A Note on the Collection

James Abbe, an American professional photographer who first gained considerable fame immortalizing celebrities of the early cinema of the 1920s, started shifting his focus to a broader range of publication preferred version photo journalism by the late 1920s. He covered the Mexican Civil War, gangsters in Chicago, and numerous stories from Moscow during his first trip to the USSR in 1927. In 1932, he returned to Moscow with his family in order to score a first photo portrait by a Westerner of Stalin in the Kremlin. This achievement earned him greater access to a variety of opportunities to mingle with the communist elites, to observe the shocking realities of life among “peasants” and the proletariat, and to experience firsthand the lengths to which the regime went to control the public image of the Soviet Union. His persistent efforts to photograph scenes from a long list of forbidden subjects led to multiple arrests, however, and he was finally asked to leave, having spent seven months in the USSR. Employing a variety of clever tactics, Abbe succeeded in returning to the US with most of his hundreds of photo negatives.

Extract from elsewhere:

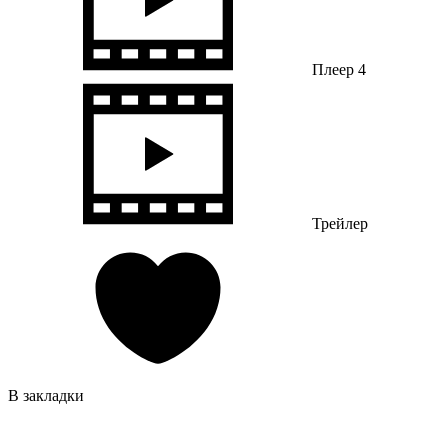
Плеер 4
Трейлер
В закладки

The small collection presented here consists of 4 photographs, (one photo is also represented with “forbidden” stamped across it for editorial emphasis), and are reproduced from original prints courtesy of the James Abbe Archive https://www.jamesabbe.com/ . All were taken in 1932 and are included among the 80 photographs, mostly from Russia, that illustrate his fascinating 1934 memoir of his Soviet experience, I Photograph Russia. Additional photographs exist from Abbe’s visits to Ukraine in 1932, but most do not relate directly to Holodomor conditions.


In the closing pages of I Photograph Russia, Abbe admitted that there were many photographs that circumstances made it simply impossible for him to capture, images “exposed…on my brain.” For example: “ A herd of Ukrainian peasants being driven to the GPU stockyards: a winding dusty road leads to a local jail from which these resigned looking bearded men who wouldn’t ‘build Socialism’ are to be shipped off on the train, too far away from their native section ever to attempt to return….” Or another instance: “The main street of this little Ukrainian village, some eight miles from the gorgeous Dnieperstroy Dam. A crumpled figure lying on the curb resting – in eternity. He was too hungry.” [1]



[1] Abbe, I Photograph Russia, 322-323.


Source Cited:
Abbe, James. I Photograph Russia. New York: R. M. McBride, 1934.